Father Versus Surgeons and New York Presbyterian Hospital

I decided to read this book review because of a brief description (“A father describes, and rages at, the loss of his teenage son.) in an email. Then I found this:

Weber’s story becomes more spirited and urgent when Damon’s health begins to fail more seriously, and his father is forced to locate his true enemy: the received wisdom and arrogance of the American medical establishment.

Weber père . . . admits he doesn’t trust “any single voice on Damon’s illness.” And he’s wise not to, as he discovers in short order that health care for his son is first and foremost a business, and that surgeons frequently talk out of their hats.

Heart transplants represent big money for hospitals: at half a million dollars each, 20 pediatric transplant operations a year make a significant contribution to the finances of New York-Presbyterian ­Hospital/Columbia University Medical Center, where Damon’s surgery is eventually performed. Hospitals compete to attract patients (every transplant center Weber speaks with wants to perform his son’s operation) and stringently guard their surgical outcome data, as Weber discovers when he tries to find out if the blithe assurances of the Columbia transplant team are scientifically valid. He quickly realizes “each hospital is a fiefdom.”

Worse still, the medical barons who run the fiefs care as much [i.e., as little] for protocol as they do for patients. Over Christmas of 2004, Damon is casually “listed” as a potential heart recipient — meaning he has to be ready to receive a new heart at a moment’s notice — without his father’s knowledge. His doctors then disappear for a week and more.

Before Weber can truly blow his stack, he discovers Damon’s doctors have also misclassified his son’s transplant status as less urgent than it is. Dad bulls [sic] them into fixing the problem, and 11 days later, a heart is found for Damon. The transplant in turn initiates a tragic cascade of doctor errors so egregious that Weber eventually sues both the medical director of pediatric heart transplants at New York-Presbyterian Columbia hospital and the hospital itself for malpractice. (Three years into the lawsuit, the medical director claimed Damon’s post-op records couldn’t be located.) All this happens at one of the country’s best heart transplant centers.

“Passively relying on the medical establishment and trusting them to manage my son’s care in his best interest is not . . . a luxury I have allowed myself,” Weber writes, with good reason.

Maybe I should start a series called “The Culture of Surgeons”. Entry 1: Eileen Consorti, a Berkeley surgeon who told me I should have surgery for a hernia I could not detect. Entry 2: Martin Burton, an Oxford ear nose and throat surgeon whose Cochran Review about the pros and cons of tonsillectomy failed to consider that tonsils are part of the immune system.

3 thoughts on “Father Versus Surgeons and New York Presbyterian Hospital

  1. One should always be wary of the medical industry, especially surgeons. Too many in that industry are either covering their backside or protecting their income stream…

  2. As I asked in one of your recent posts about medicine:
    “Why am I not surprised?”

    What does surprise me is that so many people blindly trust the medical industry. Maybe it’s partly because of all the “gold standard” research studies published in prestigious medical journals.

    But the “gold” in the “gold standard” seems to refer to all the money involved, from the studies funded by drug companies, the reports published in journals that make huge sums of money selling reprints of those articles to BigPharma marketing departments, all the way down to the surgeons and drug-pushing doctors.

    As I’ve discovered through repeated personal experiences, the medical industry isn’t very interested in low-cost approaches like simple lifestyle changes, especially when hundreds of thousands of dollars can be made from tests, surgeries and drugs for each patient.

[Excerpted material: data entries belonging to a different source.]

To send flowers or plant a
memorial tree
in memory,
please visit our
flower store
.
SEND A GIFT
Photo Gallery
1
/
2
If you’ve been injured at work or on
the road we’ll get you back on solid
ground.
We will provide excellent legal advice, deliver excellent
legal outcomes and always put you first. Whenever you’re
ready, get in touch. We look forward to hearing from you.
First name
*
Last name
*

    If you want to contain escalating medical costs, just shut down the entire health care industry for a year, and watch the sharp decline of prescription drug abuse deaths, of hospital-acquired infections, and of deaths from botched surgeries and drug prescribing errors.

    Jim Purdy

  3. Check out this just posted article from WSJ on hernias and operations.

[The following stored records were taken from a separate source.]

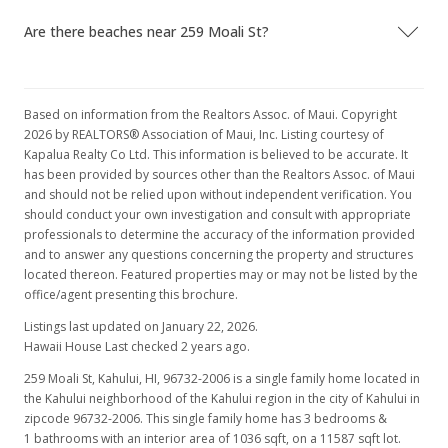
Are there beaches near 259 Moali St?
Based on information from the Realtors Assoc. of Maui. Copyright
2026 by REALTORS® Association of Maui, Inc. Listing courtesy of
Kapalua Realty Co Ltd. This information is believed to be accurate. It
has been provided by sources other than the Realtors Assoc. of Maui
and should not be relied upon without independent verification. You
should conduct your own investigation and consult with appropriate
professionals to determine the accuracy of the information provided
and to answer any questions concerning the property and structures
located thereon. Featured properties may or may not be listed by the
office/agent presenting this brochure.
Listings last updated on January 22, 2026.
Hawaii House Last checked 2 years ago.
259 Moali St, Kahului, HI, 96732-2006
is a single family home located in
the Kahului neighborhood of the Kahului region in the city of Kahului in
zipcode 96732-2006. This single family home has 3 bedrooms &
1 bathrooms with an interior area of 1036 sqft, on a 11587 sqft lot.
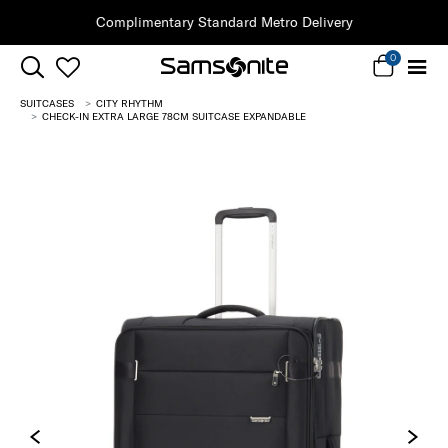
Complimentary Standard Metro Delivery
0
SUITCASES
CITY RHYTHM
CHECK-IN EXTRA LARGE 78CM SUITCASE EXPANDABLE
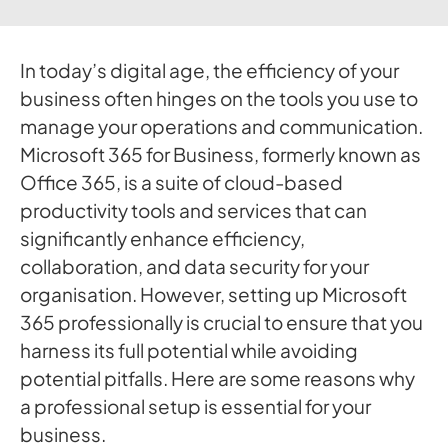
In today’s digital age, the efficiency of your
business often hinges on the tools you use to
manage your operations and communication.
Microsoft 365 for Business, formerly known as
Office 365, is a suite of cloud-based
productivity tools and services that can
significantly enhance efficiency,
collaboration, and data security for your
organisation. However, setting up Microsoft
365 professionally is crucial to ensure that you
harness its full potential while avoiding
potential pitfalls. Here are some reasons why
a professional setup is essential for your
business.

    https://online.wsj.com/article/SB10001424052970203833004577249344022834000.html?mod=WSJ_myyahoo_module

    Hernia repair, one of the most common surgical procedures, carries a risk many patients don’t consider: chronic pain after surgery.

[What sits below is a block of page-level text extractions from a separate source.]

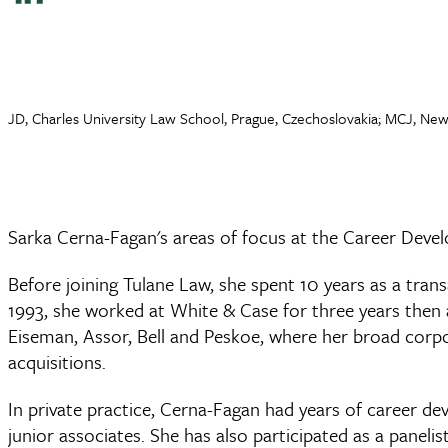
JD, Charles University Law School, Prague, Czechoslovakia; MCJ, New
Sarka Cerna-Fagan's areas of focus at the Career Devel
Before joining Tulane Law, she spent 10 years as a tran
1993, she worked at White & Case for three years then a
Eiseman, Assor, Bell and Peskoe, where her broad corpor
acquisitions.
In private practice, Cerna-Fagan had years of career d
junior associates. She has also participated as a pane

    More than 30% of patients may suffer from long-term chronic pain and restricted movement after surgery to fix a hernia, a bulge of the intestine or body fat through a weak area in the abdomen, studies show. Damage to nerves and muscles from the hernia may cause lingering discomfort. New synthetic mesh devices, though better than traditional sutures at reinforcing the abdominal wall, can irritate nerves and carry a slightly higher risk of infection.